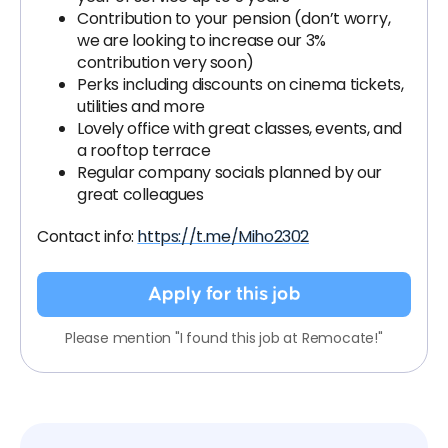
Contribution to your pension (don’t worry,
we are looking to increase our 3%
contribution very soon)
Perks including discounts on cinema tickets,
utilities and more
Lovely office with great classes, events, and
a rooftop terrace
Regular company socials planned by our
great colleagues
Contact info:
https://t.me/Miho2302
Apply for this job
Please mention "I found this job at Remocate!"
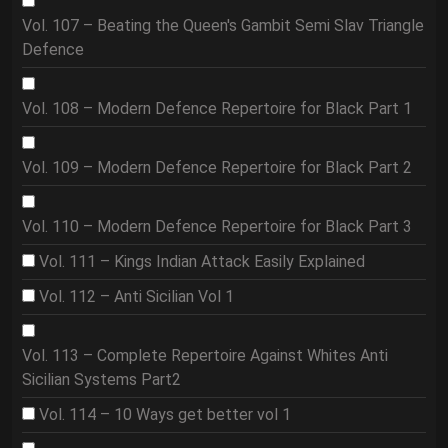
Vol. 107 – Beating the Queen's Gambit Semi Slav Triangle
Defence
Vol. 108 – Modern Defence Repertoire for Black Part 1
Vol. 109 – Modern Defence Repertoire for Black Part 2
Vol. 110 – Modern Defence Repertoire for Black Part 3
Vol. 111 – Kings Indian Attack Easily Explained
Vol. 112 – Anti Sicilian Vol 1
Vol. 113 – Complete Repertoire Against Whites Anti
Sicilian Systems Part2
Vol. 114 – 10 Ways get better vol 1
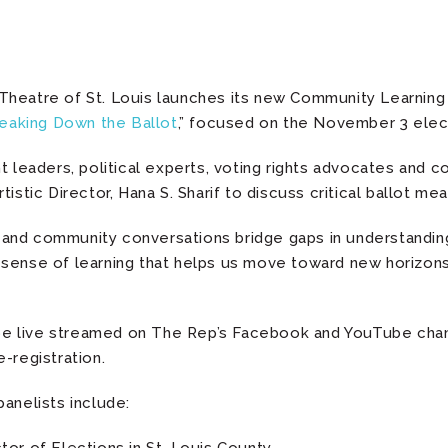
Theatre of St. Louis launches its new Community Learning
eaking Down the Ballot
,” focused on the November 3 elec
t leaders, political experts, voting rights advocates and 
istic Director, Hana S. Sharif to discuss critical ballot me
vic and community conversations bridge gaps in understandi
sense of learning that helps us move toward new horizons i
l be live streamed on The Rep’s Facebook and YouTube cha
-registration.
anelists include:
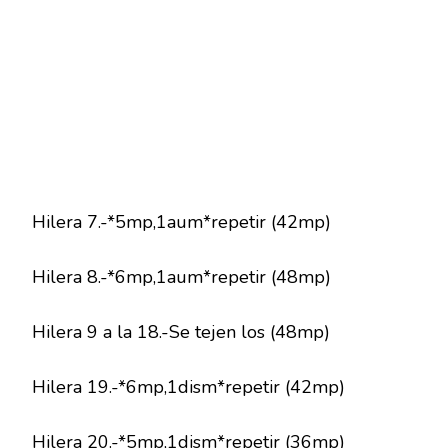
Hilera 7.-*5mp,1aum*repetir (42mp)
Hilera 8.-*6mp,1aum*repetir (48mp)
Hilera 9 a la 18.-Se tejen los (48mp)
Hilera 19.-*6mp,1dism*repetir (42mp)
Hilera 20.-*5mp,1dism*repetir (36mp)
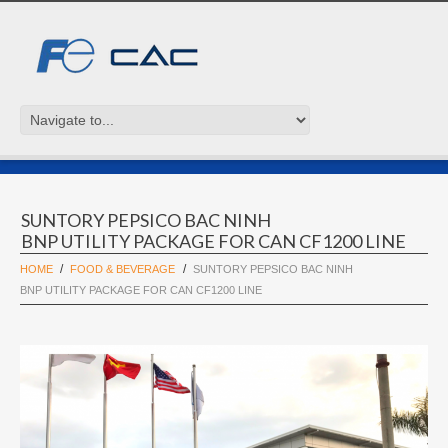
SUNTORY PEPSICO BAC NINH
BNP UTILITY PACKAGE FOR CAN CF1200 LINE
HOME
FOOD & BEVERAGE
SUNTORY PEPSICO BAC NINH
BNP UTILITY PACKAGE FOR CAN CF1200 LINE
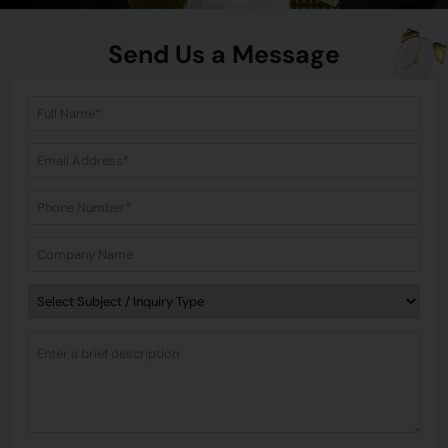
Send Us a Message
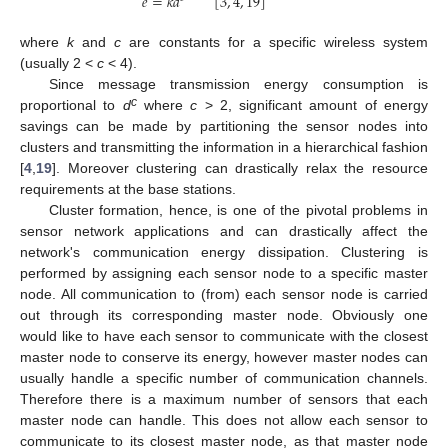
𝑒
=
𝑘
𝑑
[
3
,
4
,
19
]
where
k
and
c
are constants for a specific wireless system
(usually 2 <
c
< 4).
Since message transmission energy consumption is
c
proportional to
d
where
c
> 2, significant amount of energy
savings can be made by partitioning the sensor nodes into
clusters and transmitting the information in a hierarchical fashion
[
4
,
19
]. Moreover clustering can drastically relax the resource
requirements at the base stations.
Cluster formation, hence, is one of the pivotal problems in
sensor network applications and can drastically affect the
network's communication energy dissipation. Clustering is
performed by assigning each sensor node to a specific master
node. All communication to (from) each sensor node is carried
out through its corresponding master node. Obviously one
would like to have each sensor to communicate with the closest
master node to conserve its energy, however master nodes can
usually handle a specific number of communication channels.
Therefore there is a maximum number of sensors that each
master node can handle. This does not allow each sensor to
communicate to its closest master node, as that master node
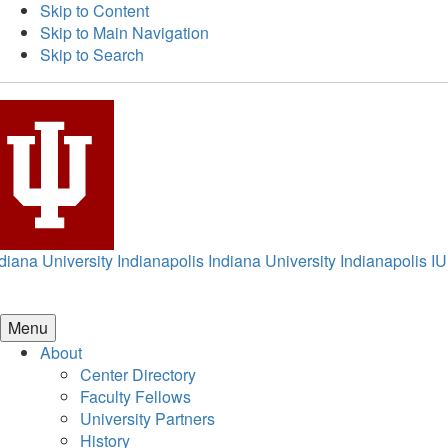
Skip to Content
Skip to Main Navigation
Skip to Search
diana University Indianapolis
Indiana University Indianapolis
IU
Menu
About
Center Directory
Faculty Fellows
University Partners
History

**What is needed**
If a line in the entries holds the word "drastically", count it. Report the total only.

**Result of the task**
2